Aiee! You can't make me like the opera (June 19, 2001)



Barbara Kay

National Post

I hate opera. I have tried it often enough to know for sure. Opera lovers -- like golfing nuts -- keep telling me I will "develop a taste for it" and to "keep at it." But I never had to develop a taste for reading books or going to the theatre; they tasted good from the beginning. The only reason I had in the past for feigning interest in opera was cultural insecurity. I assumed there was something wrong with me, because so many other people swoon over it. Now I am of an age not to care what other people like, and I am no longer ambivalent. I hate opera.

My husband, the musical one in the family, is in charge of our concert series tickets. On opera nights he usually finds someone else to go with. The other night he had not checked the program. I arrived at Place Des Arts with a premonitory sense of foreboding. Sure enough -- Elektra! Aiee! My husband said we could leave at the entr'acte. Once seated, we noted the program announced there would be no entr'acte. Our seats are mid-row with 15 people on either side. Trapped. Two hours of tragedy in song. In German yet. Wey ist mir!

If you don't know about Elektra, here are some of the leitmotifs: Blood! (Blut!) Blood leaps from his wounds! His head is gaping open from the axe wounds! Strangers in the house! Orestes is dead! I am alone! Agamemnon is dead! Clytemnestra must die! Happy is he who wields the axe! Orestes is dead, killed by his own horses! No, wait, Orestes is alive! He has killed the monster and her consort! With an axe! With lots and lots of blood! O triumph unforeseen! Now I am dying!

Those are the happy moments. I know it all comes from a classical myth, but I don't know why these ancient revenge myths have such a hold on the modern imagination. Revenge, sacrifice: oh yes, certainly these are eternal themes and all that, but considering the amount of blood, the depth of malice and the indifference to any post-Enlightenment values having to do with morality or responsibility, operas like this should perhaps carry an R rating. Fargo was just as shocking, but a lot funnier; you didn't need over-titles, and there was far less gore.

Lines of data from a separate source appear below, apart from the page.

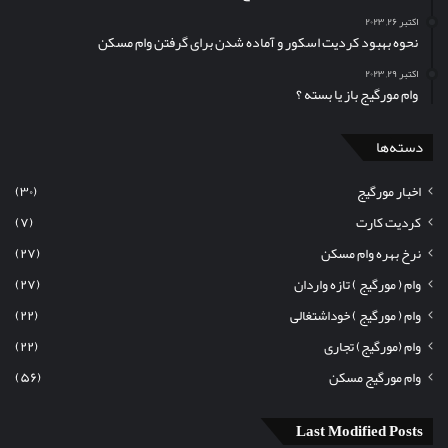
اکتبر ۲۶, ۲۰۲۳
نحوه بهبود کردیت اسکور و آماده شدن برای گرفتن وام مسکن
اکتبر ۲۹, ۲۰۲۳
وام مورگیج باز یا بسته ؟
دسته‌ها
اخبار مورگیج
(۳۰)
کردیت کارت
(۷)
نرخ بهره وام مسکن
(۲۷)
وام ( مورگیج ) تازه واردان
(۲۷)
وام ( مورگیج ) خوداشتغالی
(۲۲)
وام (مورگیج) تجاری
(۲۲)
وام مورگیج مسکن
(۵۶)
Last Modified Posts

When I look around at the enraptured faces of the packed house, I have to wonder if I am empathy-deprived and emotionally stunted. I like to identify with at least one person in a drama (like the good cop in Fargo). None of the bloodthirsty Elektra gang is my kind of people. And -- I confess it -- call me a yahoo, but when Orestes's plangent "What have they done to you? Have they starved you? Your cheeks are so hollow ..." is delivered to the 300-pound Elektra on stage, I have to resist the urge to snigger. I know, I know, imagination is to opera as "Wa" is to Japanese baseball. I am without operatic Wa. I have seen La Bohème and its modern equivalent, Rent. Both seem to argue for the superior morality of the terminally ill promiscuous amongst us. Why can't I separate the aesthetics from the message like everyone else?

Back to Elektra. I suffered in silence for every single ticking second of this two-hour downer. I have to admit the orchestra did a smashing job. At the last crash of the cymbals I leapt to my feet along with everyone else, except my eagerness was about leaving while everyone else was applauding wildly, bravo-ing, and demanding further curtain calls. The man next to my husband confided that he had heard nothing to rival it since he was last in Florence. There was no gainsaying the shining light of true love in everyone else's eyes as we issued forth from the auditorium. Other wives turned to their husbands and murmured, wasn't it amazing? This wife turned to her husband, murmuring 'you will pay for this.'

Being middle-aged brings the freedom to admit the narrowness of your interests. I am constantly surprised, but no longer intimidated, by the catholicity of many of my friends' cultural pursuits. They are not shamming: They enjoy with equal vigour theatre, opera, chamber music, symphonies, art galleries, museums, photography retrospectives, poetry readings, really foreign films, and The New Yorker. I like The New Yorker, books and theatre and Mystery on PBS. Evelyn Waugh on audiotape, read by a seasoned actor: Now that's music to my ears.